Complementarity with Neural Retrieval:
Score fusion with neural retrievers (e.g., BiModernVBERT, Qwen3-VL-Embedding-2B) yields up to +2.4pp R@5 improvement; V-SPLADE also serves as a strong first-stage retriever for multi-vector reranking, improving downstream recall ceiling.
Figure 4: Two-stage retrieval with ColModernVBERT reranking.
Precision on Lexically Specific Queries:
Largest gains observed on queries involving numerals or capitalized tokens (proper nouns), with R@5 increases up to +0.228 absolute points relative to dense baselines.
Token-Level Analysis:
Caption-gated supervision increases contentful token activation, reduces reliance on stopwords, and improves ranking margins. The mechanism induces complementary token sets between passage and caption sparse representations, providing distinct and synergistic lexical evidence for retrieval.
Figure 5: Stopword fraction among query--image overlap.
Theoretical and Practical Implications
The work sets a new standard for scalable, production-grade visual-document retrieval in environments where neural query encoding is cost-prohibitive. The lexical grounding bottleneck is a fundamental limitation in vision-based sparse models; the caption-gated supervision strategy improves sparse retriever performance for document images without runtime overhead or reliance on slow, upstream text extraction.
Practically, V-SPLADE enables:
- Deployment for massive-scale, low-latency retrieval scenarios (e.g., search over tens of millions of scientific papers or business documents).

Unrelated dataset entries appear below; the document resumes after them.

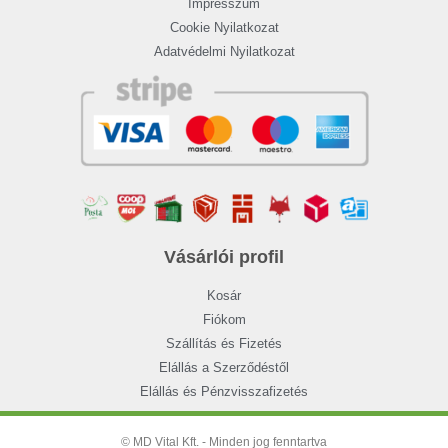
Impresszum
Cookie Nyilatkozat
Adatvédelmi Nyilatkozat
Vásárlói profil
Kosár
Fiókom
Szállítás és Fizetés
Elállás a Szerződéstől
Elállás és Pénzvisszafizetés
© MD Vital Kft. - Minden jog fenntartva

- Seamless integration as a complementary lexical layer to dense and multi-vector systems, facilitating hybrid pipelines.
- Significant latency and throughput improvements over pipeline-based lexical alternatives (OCR, caption generation).
Theoretically, the findings highlight:
- The inherent capacity limits of fixed-dimension dense retrieval under corpus scaling.
- The benefit of expanding the support for lexical evidence via hybrid multimodal signals, and the pitfalls of relying on image-only supervision for sparse token recovery.
Future Directions
Potential future research avenues include:
- Extension and evaluation on multilingual document corpora and other modalities (e.g., video, natural images).
- Scaling to larger VLM backbones and exploring prompt-controlled, region-adaptive captioning strategies.
- Investigating the transferability of lexical grounding techniques to broader multimodal tasks beyond retrieval.
Conclusion
V-SPLADE establishes inference-free, lexically grounded sparse retrieval as a competitive and scalable solution for visual-document search. By addressing the lexical grounding challenge via caption-gated token supervision, it achieves strong empirical results across diverse benchmarks and at production scale, while remaining highly complementary to dense and multi-vector retrieval architectures. This positions it as a practical foundation for next-generation information retrieval systems targeting large, heterogeneous visual-document corpora.